Exercise details: The data must be reproduced verbatim; images are to be omitted.

Stored data entries
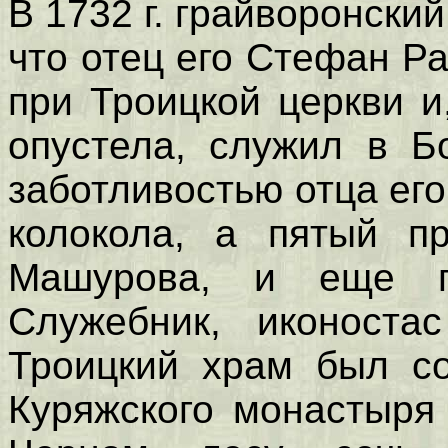
В 1732 г. грайворонски
что отец его Стефан Ра
при Троицкой церкви и
опустела, служил в Бо
заботливостью отца его
колокола, а пятый п
Машурова, и еще 
Служебник, иконостас
Троицкий храм был с
Куряжского монастыря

Response for this exercise:
В 1732 г. грайворонски
что отец его Стефан Ра
при Троицкой церкви и
опустела, служил в Бо
заботливостью отца его
колокола, а пятый п
Машурова, и еще 
Служебник, иконостас
Троицкий храм был с
Куряжского монастыря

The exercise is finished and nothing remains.